Alright, I plundered some more resources and appears like for CPU cache hit/miss counters, we have to go for individual process or pid or tid based tracing. That is, in other words, perf and oprofile.
For example perf stat gives this.
Performance counter stats for 'ls':
3.905621 task-clock # 0.831 CPUs utilized
1 context-switches # 0.000 M/sec
0 CPU-migrations # 0.000 M/sec
267 page-faults # 0.068 M/sec
379,003 cycles # 0.097 GHz [24.55%]
1,332,419 stalled-cycles-frontend # 351.56% frontend cycles idle [36.65%]
<not counted> stalled-cycles-backend
833,177 instructions # 2.20 insns per cycle
# 1.60 stalled cycles per insn
580,745 branches # 148.695 M/sec [95.65%]
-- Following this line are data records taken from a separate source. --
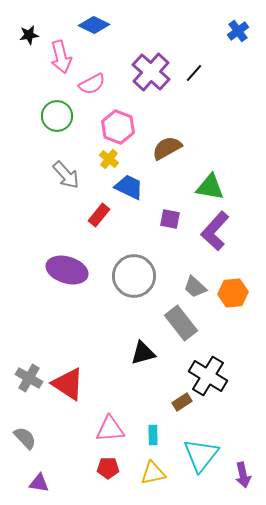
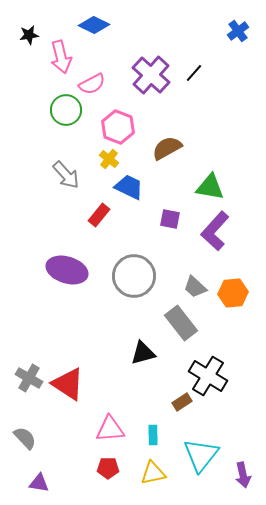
purple cross: moved 3 px down
green circle: moved 9 px right, 6 px up
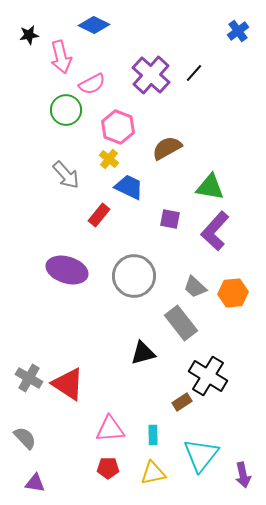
purple triangle: moved 4 px left
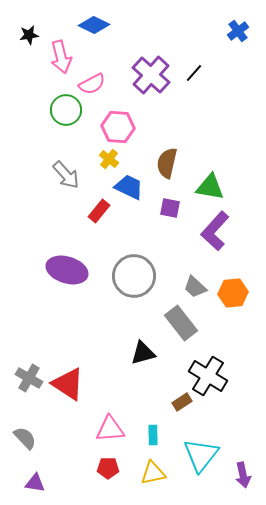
pink hexagon: rotated 16 degrees counterclockwise
brown semicircle: moved 15 px down; rotated 48 degrees counterclockwise
red rectangle: moved 4 px up
purple square: moved 11 px up
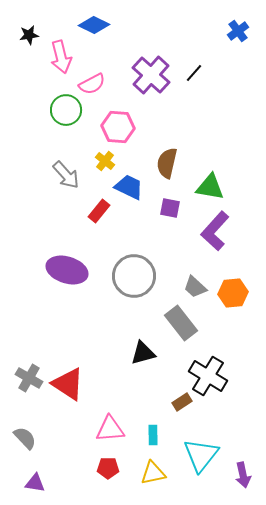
yellow cross: moved 4 px left, 2 px down
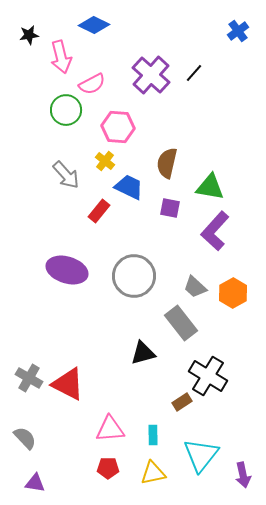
orange hexagon: rotated 24 degrees counterclockwise
red triangle: rotated 6 degrees counterclockwise
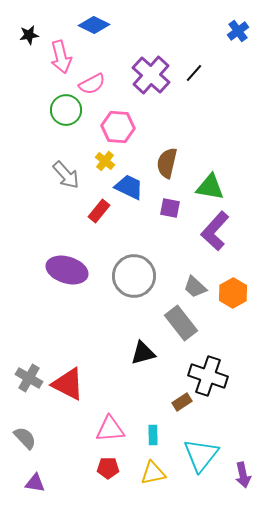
black cross: rotated 12 degrees counterclockwise
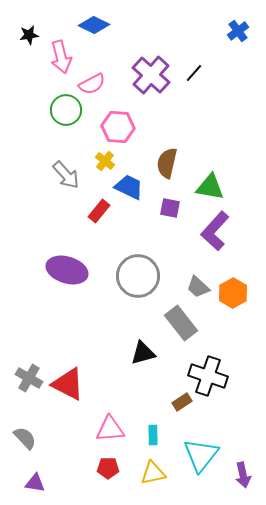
gray circle: moved 4 px right
gray trapezoid: moved 3 px right
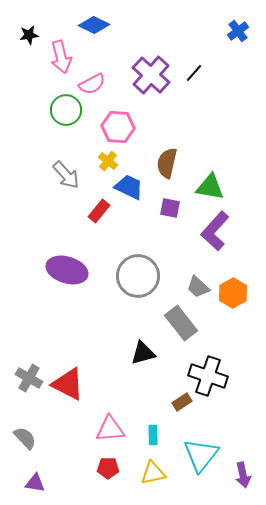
yellow cross: moved 3 px right
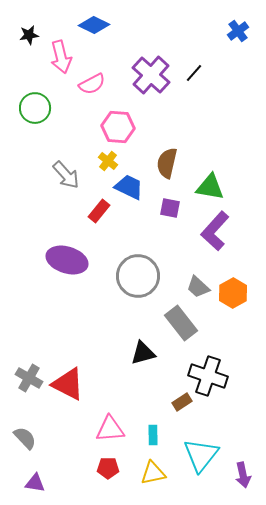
green circle: moved 31 px left, 2 px up
purple ellipse: moved 10 px up
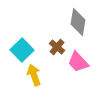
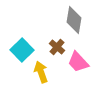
gray diamond: moved 4 px left, 2 px up
yellow arrow: moved 7 px right, 3 px up
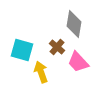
gray diamond: moved 4 px down
cyan square: rotated 30 degrees counterclockwise
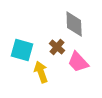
gray diamond: rotated 12 degrees counterclockwise
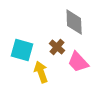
gray diamond: moved 2 px up
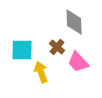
cyan square: rotated 15 degrees counterclockwise
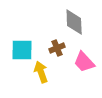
brown cross: moved 1 px down; rotated 28 degrees clockwise
pink trapezoid: moved 6 px right
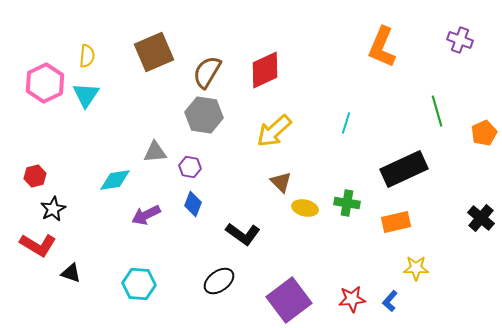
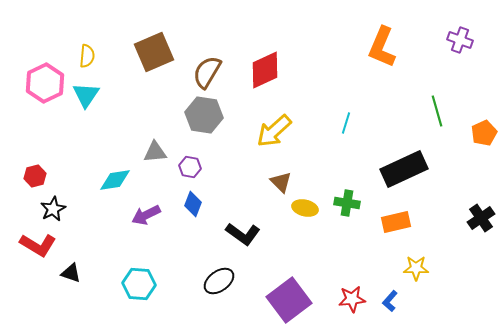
black cross: rotated 16 degrees clockwise
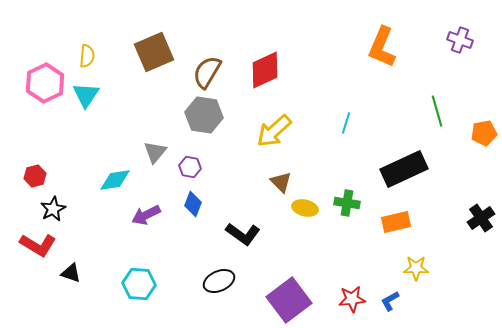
orange pentagon: rotated 15 degrees clockwise
gray triangle: rotated 45 degrees counterclockwise
black ellipse: rotated 12 degrees clockwise
blue L-shape: rotated 20 degrees clockwise
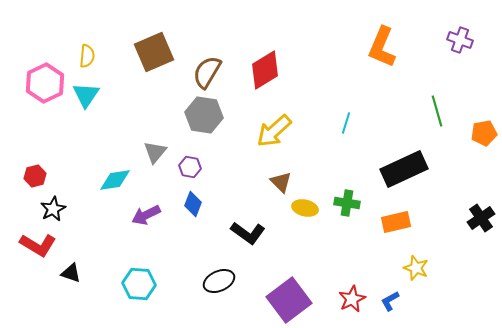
red diamond: rotated 6 degrees counterclockwise
black L-shape: moved 5 px right, 1 px up
yellow star: rotated 20 degrees clockwise
red star: rotated 20 degrees counterclockwise
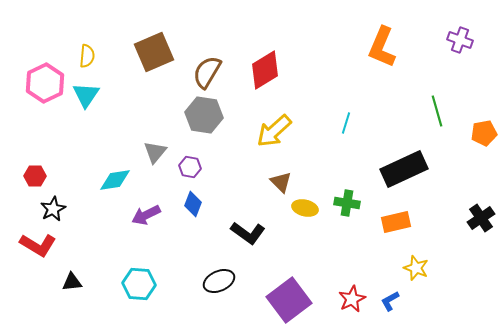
red hexagon: rotated 15 degrees clockwise
black triangle: moved 1 px right, 9 px down; rotated 25 degrees counterclockwise
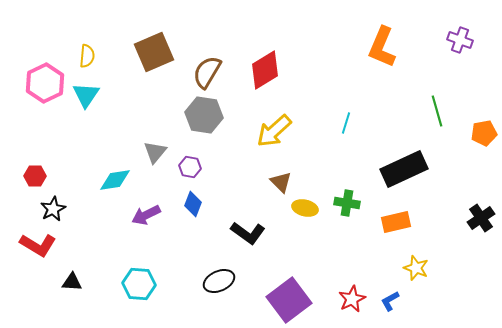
black triangle: rotated 10 degrees clockwise
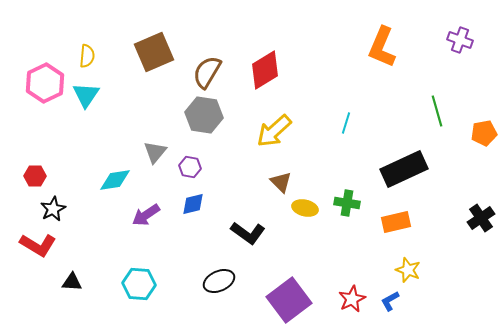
blue diamond: rotated 55 degrees clockwise
purple arrow: rotated 8 degrees counterclockwise
yellow star: moved 8 px left, 2 px down
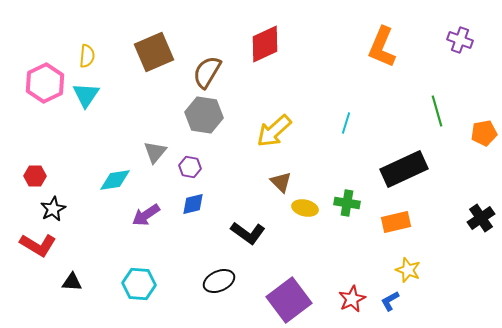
red diamond: moved 26 px up; rotated 6 degrees clockwise
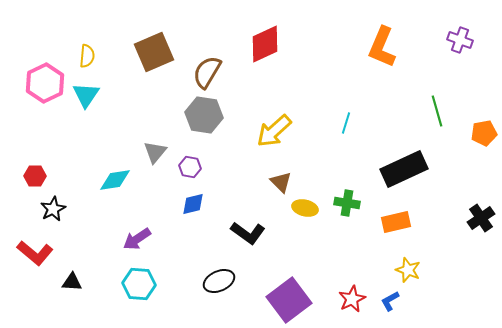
purple arrow: moved 9 px left, 24 px down
red L-shape: moved 3 px left, 8 px down; rotated 9 degrees clockwise
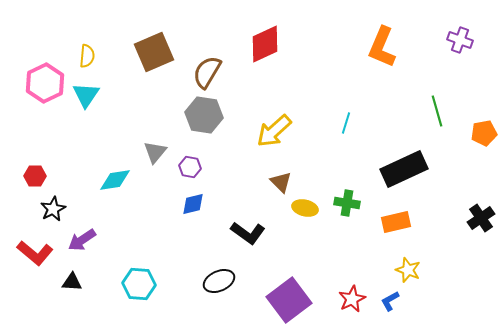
purple arrow: moved 55 px left, 1 px down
37,799 branch-misses # 6.51% of all branches [71.09%]
0.004697863 seconds time elapsed
Oprofile gives the similar output but perf is pretty awesome, imo.
Other thing is, for memory banks, numastat gives you another level of detail.
$ numastat
node0
numa_hit 74263001
numa_miss 0
numa_foreign 0
interleave_hit 15459
local_node 74263001
other_node 0
Yeah, this system is a 1 node system.